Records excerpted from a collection
____
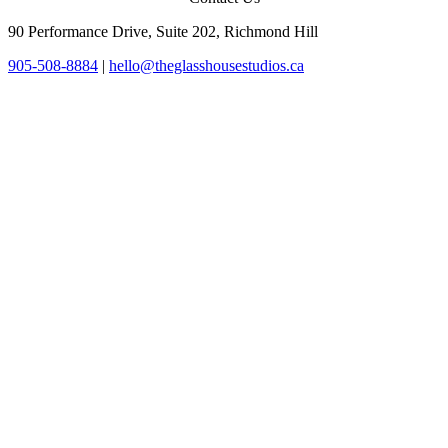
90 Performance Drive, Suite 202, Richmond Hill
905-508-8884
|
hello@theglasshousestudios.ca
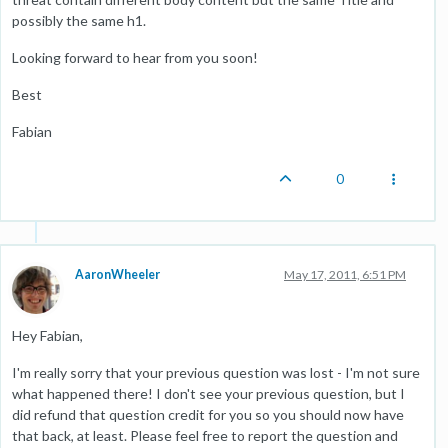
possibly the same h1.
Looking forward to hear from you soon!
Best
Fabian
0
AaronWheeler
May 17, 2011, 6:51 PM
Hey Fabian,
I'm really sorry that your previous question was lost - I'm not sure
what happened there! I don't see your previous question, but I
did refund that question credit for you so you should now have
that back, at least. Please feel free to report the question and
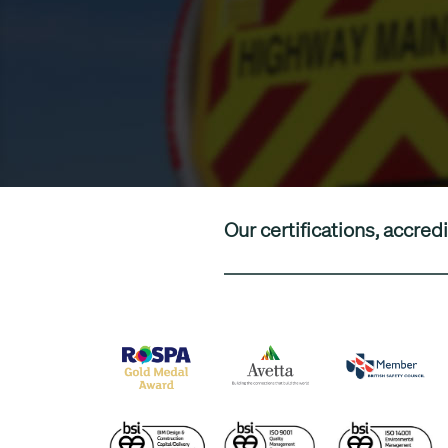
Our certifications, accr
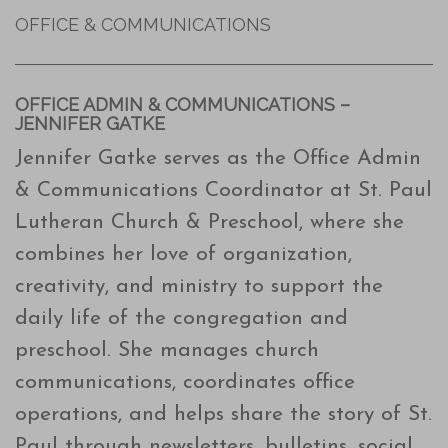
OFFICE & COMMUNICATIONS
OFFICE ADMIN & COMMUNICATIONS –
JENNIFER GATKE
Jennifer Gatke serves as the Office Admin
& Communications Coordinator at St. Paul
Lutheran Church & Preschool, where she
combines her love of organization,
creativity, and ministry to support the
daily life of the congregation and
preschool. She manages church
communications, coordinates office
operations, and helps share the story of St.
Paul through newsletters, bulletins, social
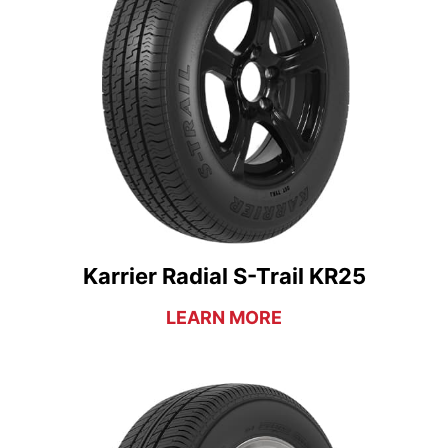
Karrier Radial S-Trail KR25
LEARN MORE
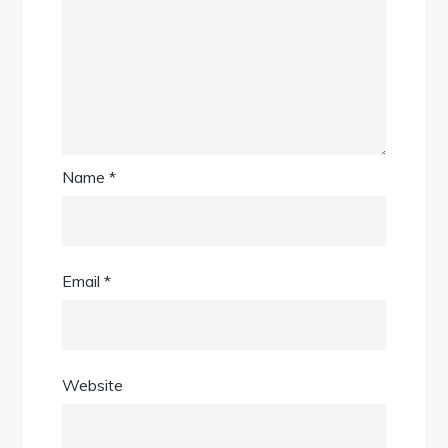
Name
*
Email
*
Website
____
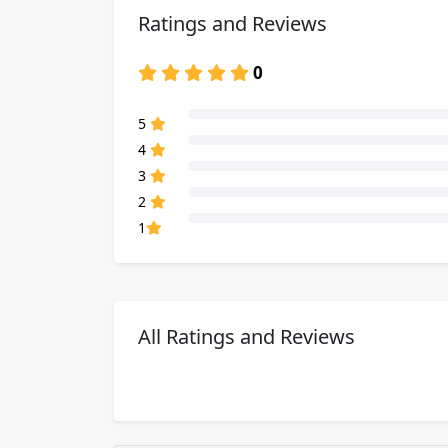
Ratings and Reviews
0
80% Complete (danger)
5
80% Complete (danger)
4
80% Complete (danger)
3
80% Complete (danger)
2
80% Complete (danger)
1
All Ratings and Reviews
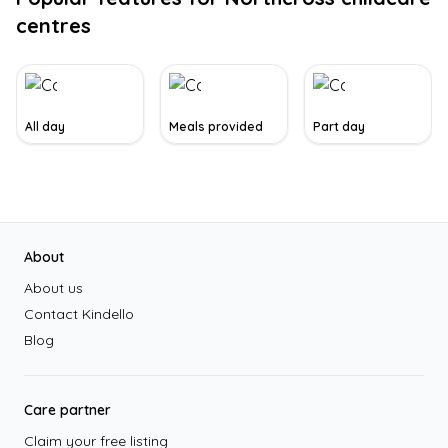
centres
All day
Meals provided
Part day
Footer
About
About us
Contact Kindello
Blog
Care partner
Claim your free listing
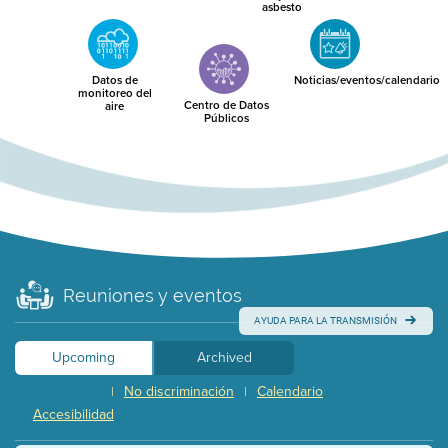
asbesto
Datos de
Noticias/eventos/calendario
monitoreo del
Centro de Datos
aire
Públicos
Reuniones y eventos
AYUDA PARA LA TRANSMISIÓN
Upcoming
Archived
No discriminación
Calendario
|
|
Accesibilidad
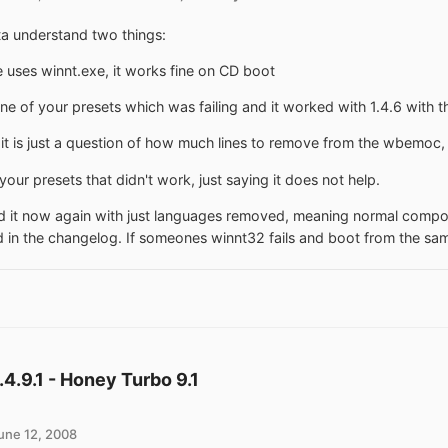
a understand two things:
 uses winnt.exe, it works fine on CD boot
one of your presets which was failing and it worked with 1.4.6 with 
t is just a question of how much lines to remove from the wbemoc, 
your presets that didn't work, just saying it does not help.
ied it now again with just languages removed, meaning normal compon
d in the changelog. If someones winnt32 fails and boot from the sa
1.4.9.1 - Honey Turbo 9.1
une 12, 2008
____
What to produce
Going by the data above, give back only the lines from the one containing "Care partner" through the one containing "your presets that", exactly as they stand, both ends included and no images.

Your solution
Care partner
Claim your free listing
asbesto
Datos de
Noticias/eventos/calendario
monitoreo del
Centro de Datos
aire
Públicos
Reuniones y eventos
AYUDA PARA LA TRANSMISIÓN
Upcoming
Archived
No discriminación
Calendario
|
|
Accesibilidad
a understand two things:
 uses winnt.exe, it works fine on CD boot
one of your presets which was failing and it worked with 1.4.6 with 
t is just a question of how much lines to remove from the wbemoc, 
your presets that didn't work, just saying it does not help.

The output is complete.